Orlistat is a reversible inhibitor of lipases. It exerts its therapeutic activity in the lumen of the stomach and small intestine by forming a covalent bond with the active serine residue site of gastric and pancreatic lipases. The inactivated enzymes are thus unavailable to hydrolyze dietary fat in the form of triglycerides into absorbable free fatty acids and monoglycerides. As undigested triglycerides are not absorbed, the resulting caloric deficit may have a positive effect on weight control.
Orlistat is a lipase inhibitor for obesity management that acts by inhibiting the absorption of dietary fats. At the recommended therapeutic dose of 120 mg three times a day, orlistat inhibits dietary fat absorption by approximately 30%. It works by inhibiting pancreatic lipase, an enzyme that breaks down fat in the intestine. Without this enzyme, fat from the diet is excreted undigested and not absorbed by the body. Because some vitamins are fat soluble, the effect of orlistat is to reduce their body absorption. Therefore the drug should only be taken in conjuction with fatty meals, and a multivitamin tablet containing these vitamins (D E K and beta-carotene) should be taken once a day, at least 2 hours before or after taking the drug. In the March 15, 2004 issue of Cancer Research,  Steven J. Kridel et al. state that orlistat may also inhibit growth of prostate cancer, and in theory may be useful in treating other cancers, by interfering with the metabolism of fats.

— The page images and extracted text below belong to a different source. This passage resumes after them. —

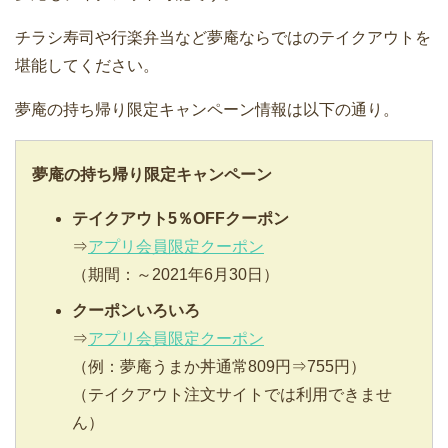
チラシ寿司や行楽弁当など夢庵ならではのテイクアウトを
堪能してください。
夢庵の持ち帰り限定キャンペーン情報は以下の通り。
夢庵の持ち帰り限定キャンペーン
テイクアウト5％OFFクーポン
⇒
アプリ会員限定クーポン
（期間：～2021年6月30日）
クーポンいろいろ
⇒
アプリ会員限定クーポン
（例：夢庵うまか丼通常809円⇒755円）
（テイクアウト注文サイトでは利用できませ
ん）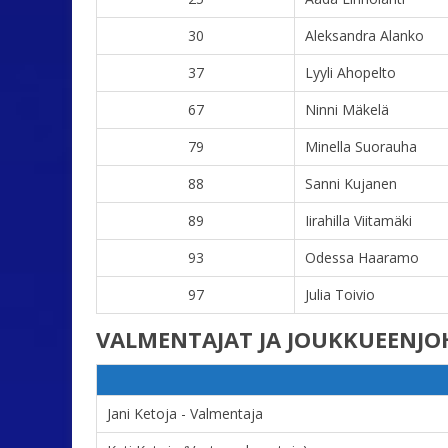
30
Aleksandra Alanko
37
Lyyli Ahopelto
67
Ninni Mäkelä
79
Minella Suorauha
88
Sanni Kujanen
89
Iirahilla Viitamäki
93
Odessa Haaramo
97
Julia Toivio
VALMENTAJAT JA JOUKKUEENJ
Jani Ketoja - Valmentaja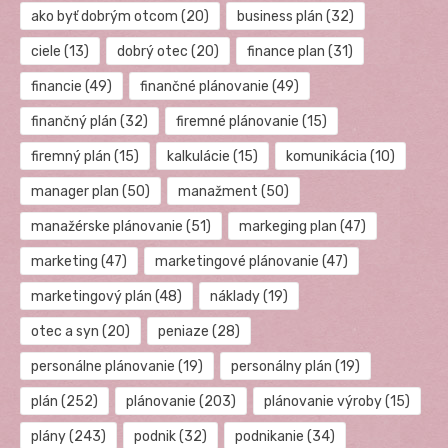
ako byť dobrým otcom
(20)
business plán
(32)
ciele
(13)
dobrý otec
(20)
finance plan
(31)
financie
(49)
finančné plánovanie
(49)
finančný plán
(32)
firemné plánovanie
(15)
firemný plán
(15)
kalkulácie
(15)
komunikácia
(10)
manager plan
(50)
manažment
(50)
manažérske plánovanie
(51)
markeging plan
(47)
marketing
(47)
marketingové plánovanie
(47)
marketingový plán
(48)
náklady
(19)
otec a syn
(20)
peniaze
(28)
personálne plánovanie
(19)
personálny plán
(19)
plán
(252)
plánovanie
(203)
plánovanie výroby
(15)
plány
(243)
podnik
(32)
podnikanie
(34)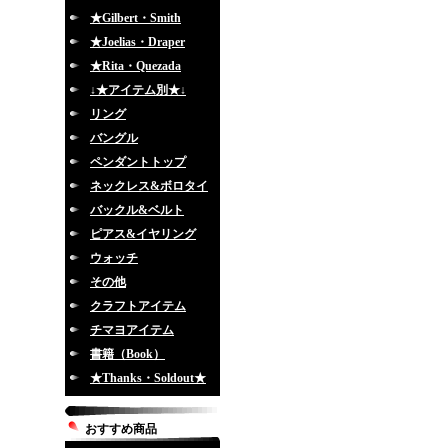
★Gilbert・Smith
★Joelias・Draper
★Rita・Quezada
↓★アイテム別★↓
リング
バングル
ペンダントトップ
ネックレス&ボロタイ
バックル&ベルト
ピアス&イヤリング
ウォッチ
その他
クラフトアイテム
チマヨアイテム
書籍（Book）
★Thanks・Soldout★
おすすめ商品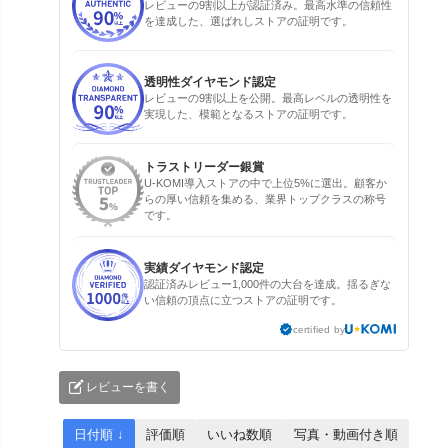
レビューの9割以上が認証済み。最高水準の信頼性
を達成した、選ばれしストアの証明です。
透明性ダイヤモンド認定
レビューの9割以上を公開。最高レベルの透明性を
実現した、模範となるストアの証明です。
トラストリーダー銀賞
U-KOMI導入ストアの中で上位5%に選出。顧客か
らの厚い信頼を集める、業界トップクラスの称号
です。
実績ダイヤモンド認定
認証済みレビュー1,000件の大台を達成。揺るぎな
い信頼の頂点に立つストアの証明です。
certified by
レビューを書く
日付順 ↓
評価順
いいね数順
写真・動画付き順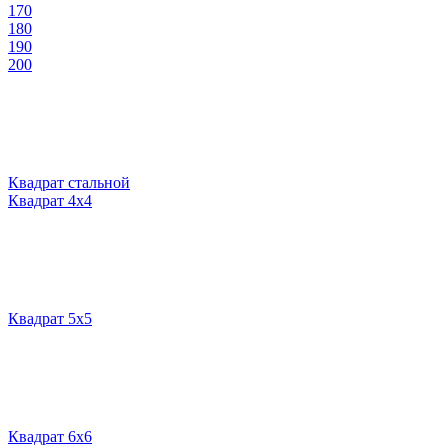
170
180
190
200
Квадрат стальной
Квадрат 4х4
Квадрат 5х5
Квадрат 6х6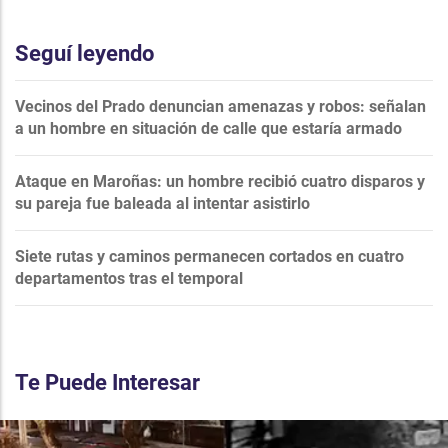
Seguí leyendo
Vecinos del Prado denuncian amenazas y robos: señalan
a un hombre en situación de calle que estaría armado
Ataque en Maroñas: un hombre recibió cuatro disparos y
su pareja fue baleada al intentar asistirlo
Siete rutas y caminos permanecen cortados en cuatro
departamentos tras el temporal
Te Puede Interesar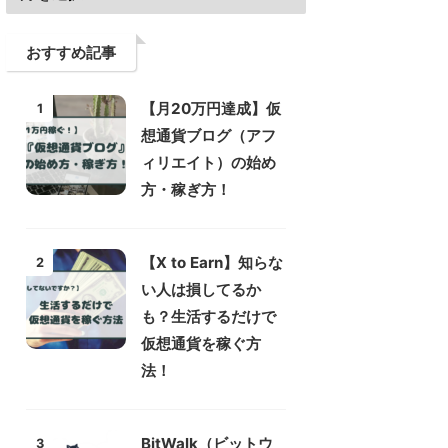
おすすめ記事
【月20万円達成】仮
1
想通貨ブログ（アフ
ィリエイト）の始め
方・稼ぎ方！
【X to Earn】知らな
2
い人は損してるか
も？生活するだけで
仮想通貨を稼ぐ方
法！
BitWalk（ビットウ
3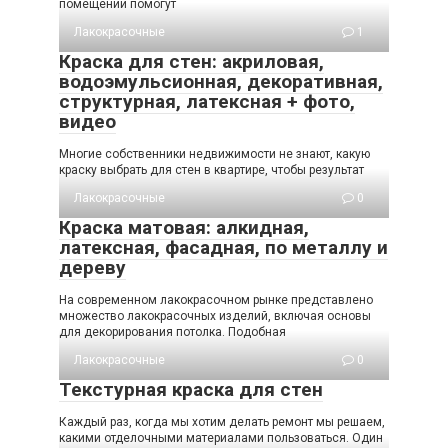
помещений помогут
Лакокрасочные
1
Краска для стен: акриловая,
водоэмульсионная, декоративная,
структурная, латексная + фото,
видео
Многие собственники недвижимости не знают, какую
краску выбрать для стен в квартире, чтобы результат
Лакокрасочные
0
Краска матовая: алкидная,
латексная, фасадная, по металлу и
дереву
На современном лакокрасочном рынке представлено
множество лакокрасочных изделий, включая основы
для декорирования потолка. Подобная
Лакокрасочные
0
Текстурная краска для стен
Каждый раз, когда мы хотим делать ремонт мы решаем,
какими отделочными материалами пользоваться. Один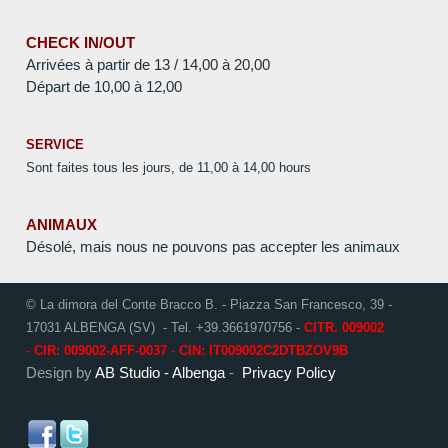
CHECK IN/OUT
Arrivées à partir de 13 / 14,00 à 20,00
Départ de 10,00 à 12,00
SERVICE
Sont faites tous les jours, de 11,00 à 14,00 hours
ANIMAUX
Désolé, mais nous ne pouvons pas accepter les animaux
© La dimora del Conte Bracco B. - Piazza San Francesco, 39 -
17031 ALBENGA (SV) - Tel. +39.3661970756 -
CITR. 009002
-
CIR: 009002-AFF-0037
-
CIN: IT009002C2DTBZOV9B
Design by
AB Studio - Albenga
-
Privacy Policy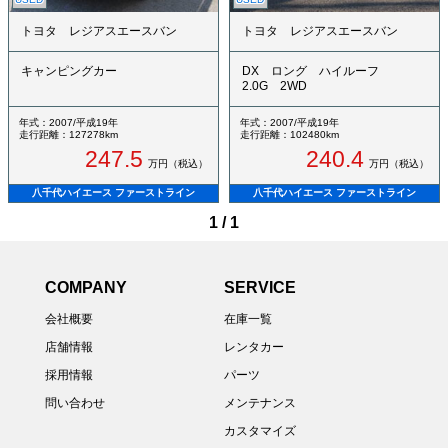
トヨタ レジアスエースバン
トヨタ レジアスエースバン
キャンピングカー
DX ロング ハイルーフ
2.0G 2WD
年式：2007/平成19年
年式：2007/平成19年
走行距離：127278km
走行距離：102480km
247.5
240.4
万円（税込）
万円（税込）
八千代ハイエース ファーストライン
八千代ハイエース ファーストライン
1 / 1
COMPANY
SERVICE
会社概要
在庫一覧
店舗情報
レンタカー
採用情報
パーツ
問い合わせ
メンテナンス
カスタマイズ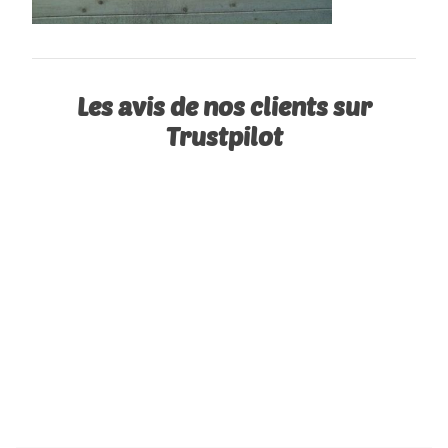
Les avis de nos clients sur
Trustpilot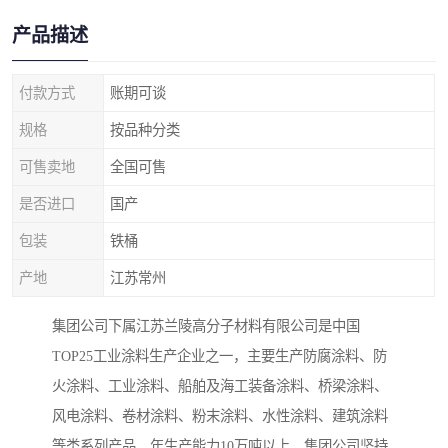
产品描述
付款方式
账期可谈
规格
按品种分类
可售卖地
全国可售
是否进口
国产
包装
铁桶
产地
江苏常州
集团公司下属江苏兰陵高分子材料有限公司是中国
TOP25工业涂料生产企业之一，主要生产防腐涂料、防
火涂料、工业涂料、船舶及海工装备涂料、桥梁涂料、
风电涂料、卷材涂料、粉末涂料、水性涂料、建筑涂料
等类系列产品，年生产能力10万吨以上。集团公司坚持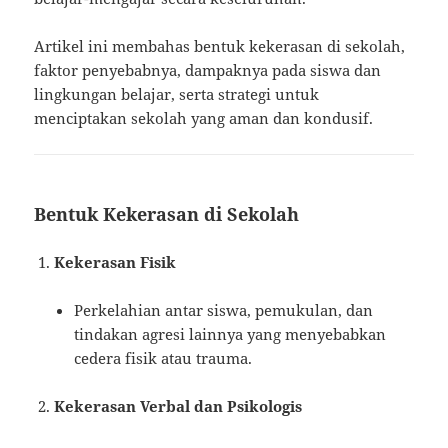
Artikel ini membahas bentuk kekerasan di sekolah,
faktor penyebabnya, dampaknya pada siswa dan
lingkungan belajar, serta strategi untuk
menciptakan sekolah yang aman dan kondusif.
Bentuk Kekerasan di Sekolah
Kekerasan Fisik
Perkelahian antar siswa, pemukulan, dan
tindakan agresi lainnya yang menyebabkan
cedera fisik atau trauma.
Kekerasan Verbal dan Psikologis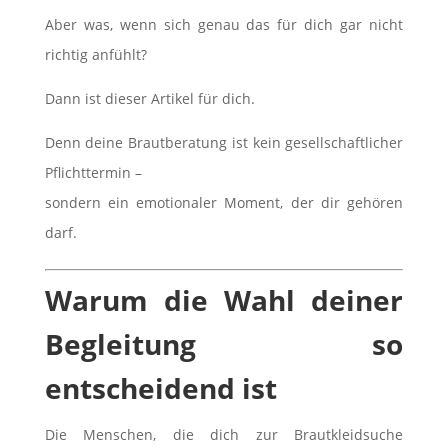
Aber was, wenn sich genau das für dich gar nicht
richtig anfühlt?
Dann ist dieser Artikel für dich.
Denn deine Brautberatung ist kein gesellschaftlicher
Pflichttermin –
sondern ein emotionaler Moment, der dir gehören
darf.
Warum die Wahl deiner
Begleitung so
entscheidend ist
Die Menschen, die dich zur Brautkleidsuche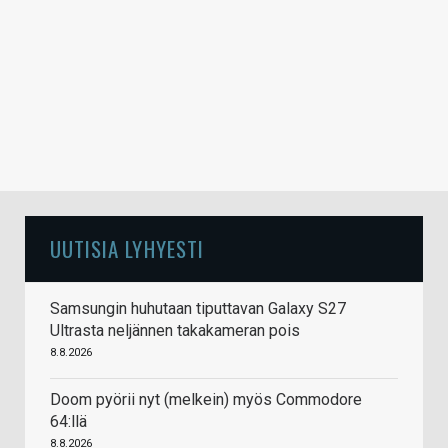
UUTISIA LYHYESTI
Samsungin huhutaan tiputtavan Galaxy S27
Ultrasta neljännen takakameran pois
8.8.2026
Doom pyörii nyt (melkein) myös Commodore
64:llä
8.8.2026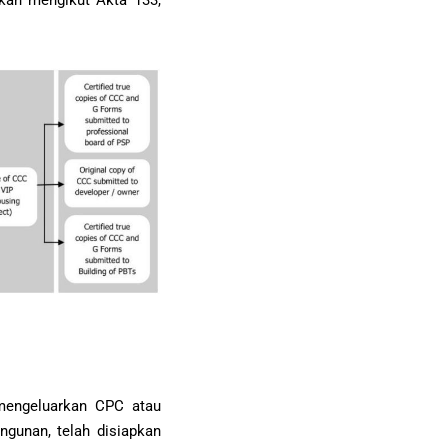
mengeluarkan CPC atau
ngunan, telah disiapkan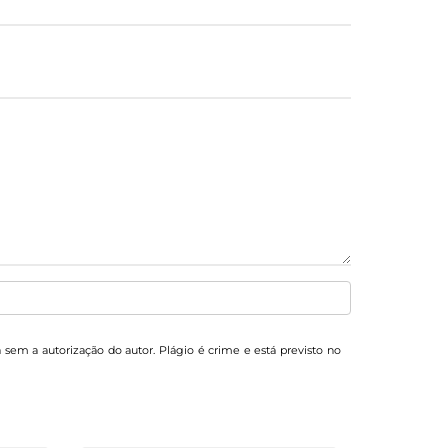
a sem a autorização do autor. Plágio é crime e está previsto no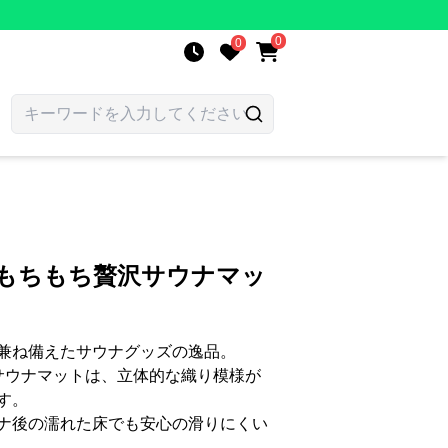
0
0
綿もちもち贅沢サウナマッ
兼ね備えたサウナグッズの逸品。
当サウナマットは、立体的な織り模様が
す。
ナ後の濡れた床でも安心の滑りにくい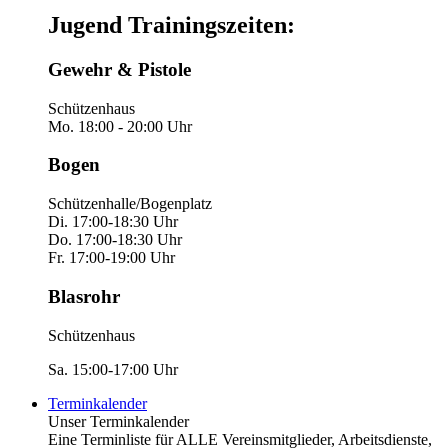
Jugend Trainingszeiten:
Gewehr & Pistole
Schützenhaus
Mo. 18:00 - 20:00 Uhr
Bogen
Schützenhalle/Bogenplatz
Di. 17:00-18:30 Uhr
Do. 17:00-18:30 Uhr
Fr. 17:00-19:00 Uhr
Blasrohr
Schützenhaus
Sa. 15:00-17:00 Uhr
Terminkalender
Unser Terminkalender
Eine Terminliste für ALLE Vereinsmitglieder, Arbeitsdienste,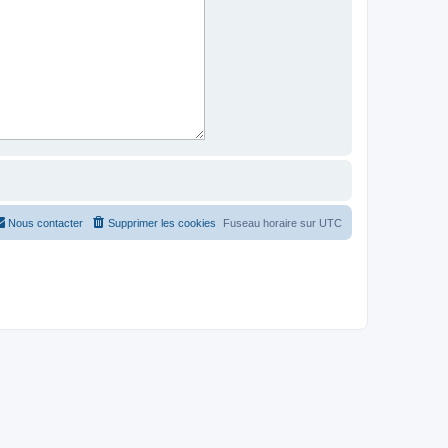
Nous contacter
Supprimer les cookies
Fuseau horaire sur
UTC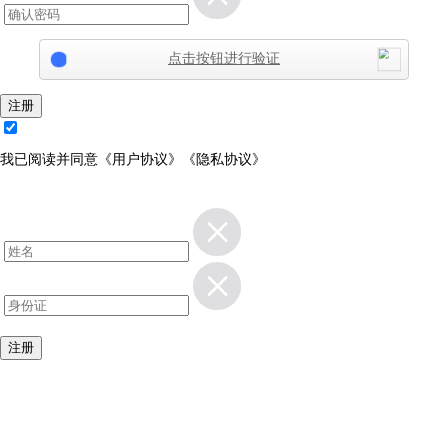
点击按钮进行验证
注册
我已阅读并同意
《用户协议》
《隐私协议》
注册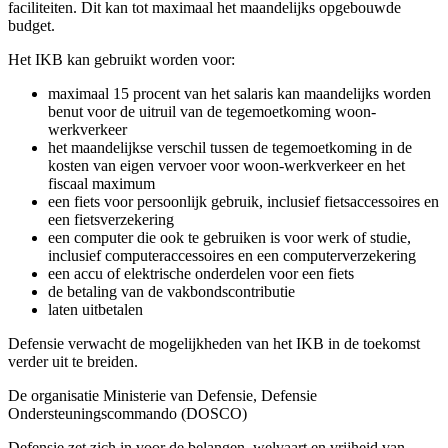
faciliteiten. Dit kan tot maximaal het maandelijks opgebouwde
budget.
Het IKB kan gebruikt worden voor:
maximaal 15 procent van het salaris kan maandelijks worden
benut voor de uitruil van de tegemoetkoming woon-
werkverkeer
het maandelijkse verschil tussen de tegemoetkoming in de
kosten van eigen vervoer voor woon-werkverkeer en het
fiscaal maximum
een fiets voor persoonlijk gebruik, inclusief fietsaccessoires en
een fietsverzekering
een computer die ook te gebruiken is voor werk of studie,
inclusief computeraccessoires en een computerverzekering
een accu of elektrische onderdelen voor een fiets
de betaling van de vakbondscontributie
laten uitbetalen
Defensie verwacht de mogelijkheden van het IKB in de toekomst
verder uit te breiden.
De organisatie Ministerie van Defensie, Defensie
Ondersteuningscommando (DOSCO)
Defensie zet zich in voor de belangen, welvaart en vrijheid van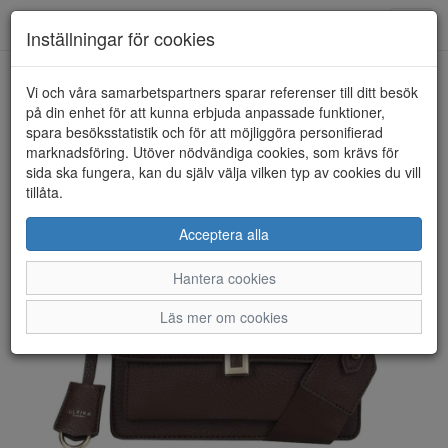
Anderbergs skor
Toggl
Inställningar för cookies
navig
Vi och våra samarbetspartners sparar referenser till ditt besök
HEM
ULRIKA DESIGN
på din enhet för att kunna erbjuda anpassade funktioner,
spara besöksstatistik och för att möjliggöra personifierad
marknadsföring. Utöver nödvändiga cookies, som krävs för
sida ska fungera, kan du själv välja vilken typ av cookies du vill
tillåta.
Acceptera alla
Hantera cookies
Läs mer om cookies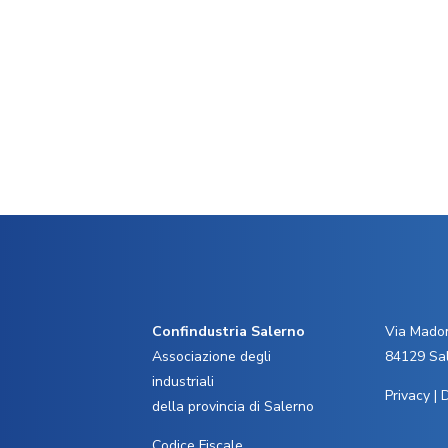
Confindustria Salerno
Via Madon
Associazione degli
84129 Sa
industriali
Privacy
|
D
della provincia di Salerno
Codice Fiscale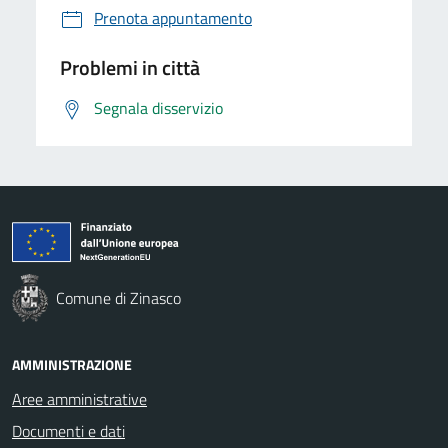
Prenota appuntamento
Problemi in città
Segnala disservizio
Comune di Zinasco
AMMINISTRAZIONE
Aree amministrative
Documenti e dati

Metabolized primarily within the gastrointestinal wall forming relatively inactive metabolites. Metabolites M1 (4-member lactone ring hydrolyzed) and M3 (M1 with N-formyl leucine moiety cleaved) accounted for approximately 42% of total radioactivity in plasma. M1 and M3 have an open beta-lactone ring and extremely weak lipase inhibitory activity (1000- and 2500-fold less than orlistat, respectively).
The results of a massive overdose of Xenical are unknown, although the drug seems relatively harmless.